# Marcum Showdown 5.6 Flasher



## Shorefishin (Mar 27, 2009)

After every season I look for manufacturer sales on items I want....or need as I tell my wife. As many have said they won't go fishing with out their vex. I have been borrowing one and now am hooked. I want to know if anyone has used the new Showdown 5.6. It interests me because I fish in shallow water about 10 ft, the dual beam can go 20 degree cone at 20 feet allowing a wider zoomed angle. From what I have researched to get that with vex I would need to spend about $150 more. I also like the verticle display readout and one button zoom to the bottom....all in all these are great features, but without first hand experiences its tough to make this big decision. Help!


----------



## Perchy101 (Apr 14, 2004)

I fish with a guy who had one last year... Did okay with it... Ran into him on Buckeye this year and he purchased a vex over the summer....

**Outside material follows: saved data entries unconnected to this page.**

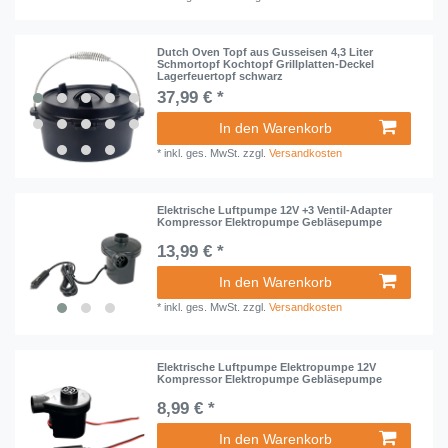
Dutch Oven Topf aus Gusseisen 4,3 Liter
Schmortopf Kochtopf Grillplatten-Deckel
Lagerfeuertopf schwarz
37,99 € *
In den Warenkorb
*
inkl. ges. MwSt.
zzgl.
Versandkosten
Elektrische Luftpumpe 12V +3 Ventil-Adapter
Kompressor Elektropumpe Gebläsepumpe
13,99 € *
In den Warenkorb
*
inkl. ges. MwSt.
zzgl.
Versandkosten
Elektrische Luftpumpe Elektropumpe 12V
Kompressor Elektropumpe Gebläsepumpe
8,99 € *
In den Warenkorb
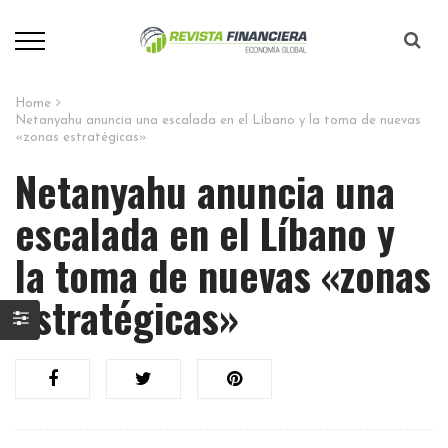
Home
Netanyahu anuncia una escalada en el Líbano y la toma de nuevas
«zonas estratégicas»
Netanyahu anuncia una
escalada en el Líbano y
la toma de nuevas «zonas
estratégicas»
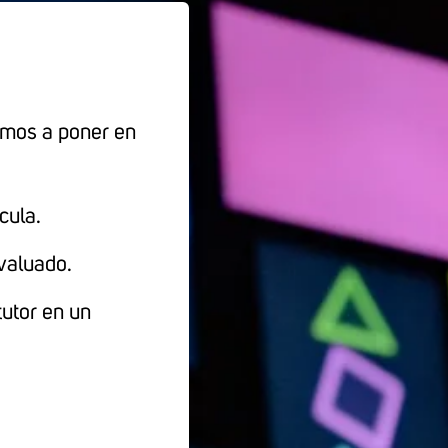
tamos a poner en
cula.
evaluado.
tutor en un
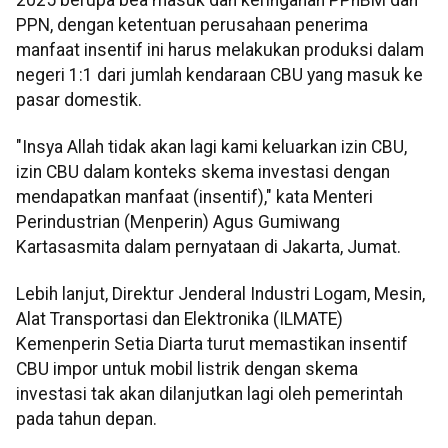
PPN, dengan ketentuan perusahaan penerima
manfaat insentif ini harus melakukan produksi dalam
negeri 1:1 dari jumlah kendaraan CBU yang masuk ke
pasar domestik.
‎"Insya Allah tidak akan lagi kami keluarkan izin CBU,
izin CBU dalam konteks skema investasi dengan
mendapatkan manfaat (insentif)," kata Menteri
Perindustrian (Menperin) Agus Gumiwang
Kartasasmita dalam pernyataan di Jakarta, Jumat.
‎Lebih lanjut, Direktur Jenderal Industri Logam, Mesin,
Alat Transportasi dan Elektronika (ILMATE)
Kemenperin Setia Diarta turut memastikan insentif
CBU impor untuk mobil listrik dengan skema
investasi tak akan dilanjutkan lagi oleh pemerintah
pada tahun depan.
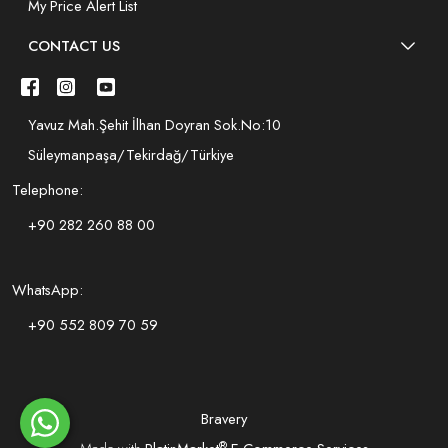
My Price Alert List
CONTACT US
Yavuz Mah.Şehit İlhan Doyran Sok.No:10
Süleymanpaşa/Tekirdağ/Türkiye
Telephone:
+90 282 260 88 00
WhatsApp:
+90 552 809 70 59
Bravery
®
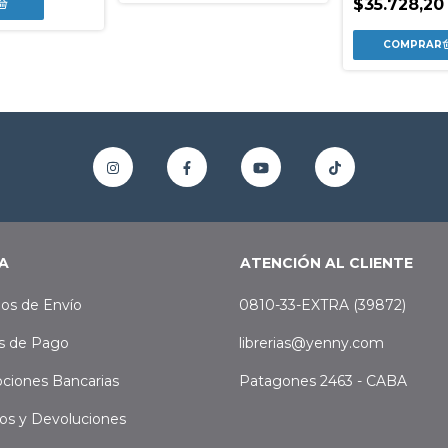
$35.728,20
A
ATENCIÓN AL CLIENTE
os de Envío
0810-33-EXTRA (39872)
s de Pago
librerias@yenny.com
ciones Bancarias
Patagones 2463 - CABA
os y Devoluciones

Never used it, or really even saw it run... I just know after 1 season he sold his and got a vex.


----------



## just perchy (Jan 16, 2005)

just bought one 2 weeks ago, was recommended by a friend who has one, and said he can't icefish without it. i asked how it compared to the vexilar, he said he's used both and prefers the showdown. he also said a number of his icefishing buddies have used his, liked it so well that they purchased their own, and put their vexes on ebay. i can only say i've used mine 4 times, love the ease of use, and got a personal best 5 lb. walleye through the ice sunday.


----------



## iceberg (Dec 27, 2004)

i have a showdown and love it! i like it so much i sent mine in for the 5.6 update. i bought a showdown because all the spinning colors on the vex give me a headache staring at them all day. plus i only have to charge my battery every 3-4 times out instead of everytime out.


----------



## thebige22 (Oct 26, 2007)

I have the Showdown and am very happy with mine. I like it because it does not have the flashing colors and the loud humming sound that the older flashers have. I have found that I almost always use the "ice" mode which is for very cold temperatures otherwise the lcd displays seems to lag the action in the water.

TheBigE22


----------



## Shorefishin (Mar 27, 2009)

Thanks for the info you all had. The more I hear about this I might just pull the trigger. I have been watching InFisherman TV Ice Shows on the Sportmans Channel and all have been raving about it. (I know they are paid to do so, but doubt they would support a crappy product) I forgot that they were so quiet.....thats really nice. Will let you know when....


----------



## redneckcgil29 (Jan 22, 2010)

Check out thier site and look at them on youtube..... If had to buy any electronic it would be the showdown hands down


----------



## c. j. stone (Sep 24, 2006)

If it's good enough for Doug Stange, it's plenty good enough for us humble fishing neophytes!


----------



## Shorefishin (Mar 27, 2009)

c. j. stone said:


> If it's good enough for Doug Stange, it's plenty good enough for us humble fishing neophytes!


My thoughts exactly


----------